Bayram öncesi birkaç kelam

Bayram öncesi birkaç kelam

Merhabalar sevgili Sonsöz gazetesi okurları;

Üç gün sonra Kurban Bayramını birlikte idrak edeceğiz.

Birkaç kelam etmeden önce tüm okuyucularımızın ve İslam aleminin Kurban Bayramını tebrik eder, Hayırlara vesile olmasını dilerim.

Sevgili okurlar hemen sizin ‘ne Bayramın, ne kutlaması’ dediğiniz duyar gibiyim.

Bu Ekonomik sıkıntı içerisinde kim Bayram kutlayabilir ki;

Eskiden Bayram denince aklıma yaptığımız hazırlıklar gelirdi..

Günler önce yapılan alış verişler sonrası Bayram günü giyilen güzel elbiselerin yanında Bayrama özel yemekler hala hafızalarımızda.

Bende herkes gibi ‘hey gidi eski bayramlar’ deyip,

Konuyu dağıtmak istiyorum.

***

Öyle derin düşününce gerçekten Bayramların eski tadı kalmadı.

Kendimden örnek verecek olursam; ben ve ailem dahi Bayram da hiçbir hazırlık yapmadık, daha doğrusu yapamadık.

Bu gidişle bayramlarımızı telefon açarak veya mesaj göndererek hatta sosyal medya aracılığı ile kutlayacağız.

Yinede klişeleşmiş birkaç kelam edeyim siz değerli okurlar için,

Bayramda büyüklerinizi unutmayın, onları mutlaka ziyaret edin, bayramlarını kutlayın;

Küçüklerinizinde unutmayın ve onların bayramını kutlayın ve mutlaka onlara harçlık verin.

Eski Bayramların tadını belki yakalayamayabiliriz ama, yinede eskileri yaşatmak bizlerin elinde.

***

Bu kadar bayram kelamı ettikten sonra yine ben özüme döneyim ve internette karşıma çıkan iki güzel ders alınacak hikayeyi sizlerle paylaşayım.

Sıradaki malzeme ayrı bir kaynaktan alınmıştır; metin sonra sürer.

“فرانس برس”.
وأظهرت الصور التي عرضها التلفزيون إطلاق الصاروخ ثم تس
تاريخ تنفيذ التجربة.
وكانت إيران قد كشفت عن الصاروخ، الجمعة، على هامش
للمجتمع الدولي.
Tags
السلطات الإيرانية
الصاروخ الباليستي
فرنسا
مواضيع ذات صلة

Bir kez daha Bayramınızı tebrik eder, hayırlara vesile olmasını dilerim.

***

HAYATINIZIN DEĞERİNİ BİLİN

10 dakikalık bir filmin yılın en iyi Kısa Film unvanı kazandığı ve sinemada gösterime gireceği açıklandı. Filmi merak edip izlemeye gelen büyük bir kalabalık toplandı. Seyirciler salona girdi ve film oynamaya başladı ama bir gariplik vardı.

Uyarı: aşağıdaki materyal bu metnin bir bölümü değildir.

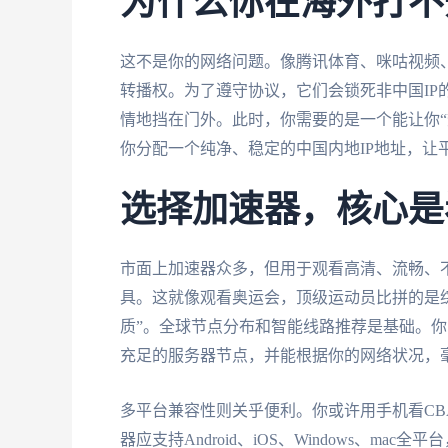
为什么你在海外打不
这不是你的网络问题。像腾讯体育、咪咕视频、
转播权。为了遵守协议，它们会锁死非中国IP
情地挡在门外。此时，你需要的是一个能让你“
你分配一个纯净、稳定的中国内地IP地址，让
选择加速器，核心是
市面上加速器众多，但用于观看高清、流畅、不
具。这就像观看奥运会，顶级运动员比拼的是
质”。全球节点分布和智能线路推荐是基础。
充足的服务器节点，并能根据你的网络状况，
多平台兼容性则关乎便利。你或许用手机看C
器应支持Android、iOS、Windows、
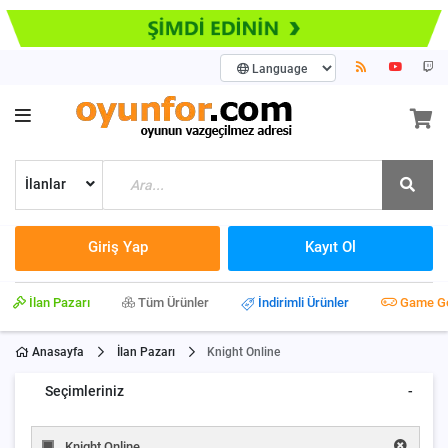
İlanlar
Giriş Yap
Kayıt Ol
İlan Pazarı
Tüm Ürünler
İndirimli Ürünler
Game G
Anasayfa
İlan Pazarı
Knight Online
Seçimleriniz
-
Knight Online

Film başlayalı 6 dakika olmasına rağmen ekranda aynı sahne vardı, kamera açısı sadece bir odanın tavanını gösteriyordu. 7.dakikada aynı sahnede bir değişiklik olmadan geçince seyirciler şikâyet etmeye başladılar ve bazıları zamanını kaybettiğini söyleyerek salondan ayrılmak istedi. Aniden kamera açısı tavandan yere indi ve omurilik felci, tamamen engelli yatağa uzanmış bir kadın görüldü…

Ve şu cümle yazılıydı:

“Bu engelli kadının hayatının her saatinde gördüğü sahnenin sadece 8 dakikasını size sunduk ve siz buna 8 dakika bile katlanamadınız!"

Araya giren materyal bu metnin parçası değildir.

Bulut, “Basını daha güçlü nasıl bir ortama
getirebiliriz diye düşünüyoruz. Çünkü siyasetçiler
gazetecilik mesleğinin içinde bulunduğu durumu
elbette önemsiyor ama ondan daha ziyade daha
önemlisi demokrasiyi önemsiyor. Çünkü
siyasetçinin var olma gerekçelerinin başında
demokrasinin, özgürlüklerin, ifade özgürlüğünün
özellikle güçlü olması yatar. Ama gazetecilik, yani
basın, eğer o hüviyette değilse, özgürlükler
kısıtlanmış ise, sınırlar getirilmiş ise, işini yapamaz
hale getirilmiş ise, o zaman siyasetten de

Hayatınızın her saniyesinin değerini bilin...

***

VASİYET

Hz. Ebu Bekir R.A. vefat edeceği zaman, kendisinden sonra halifelik vazifesini yüklenecek olana verilmek üzere vasiyet ettiği bir testi bıraktı.

Hz. Ömer halife olunca testiyi ona verdiler.

Halife testiyi kırdırttı.

İçinden küçük küçük paracıklar ve bir mektup çıktı.

Mektupta şunlar yazıyordu;

“Bu paralar, bana verilen maaştan arta kalanlardır. Ben Medine’nin en fakirini kendime ölçü kabul etmiştim. (ona göre yaşadım) Artan miktarı bu testiye koydum. Bunlar hazinenin malıdır.”

Hz. Ömer mektubu okuyunca ağlamaya başladı.

Hem ağlıyor, hem de şöyle diyordu:

“Kendinden sonrakilere çok ağır bir yük bıraktın Ya Ebu Bekir!”

 ***

ÖZGÜRLÜK

"Bizde" yani insanın olduğu her yerde ve tüm konularda bu böyle..!

Çünkü; “Herkes kendi fikrinin özgürlüğünü istiyor fikir özgürlüğü değil."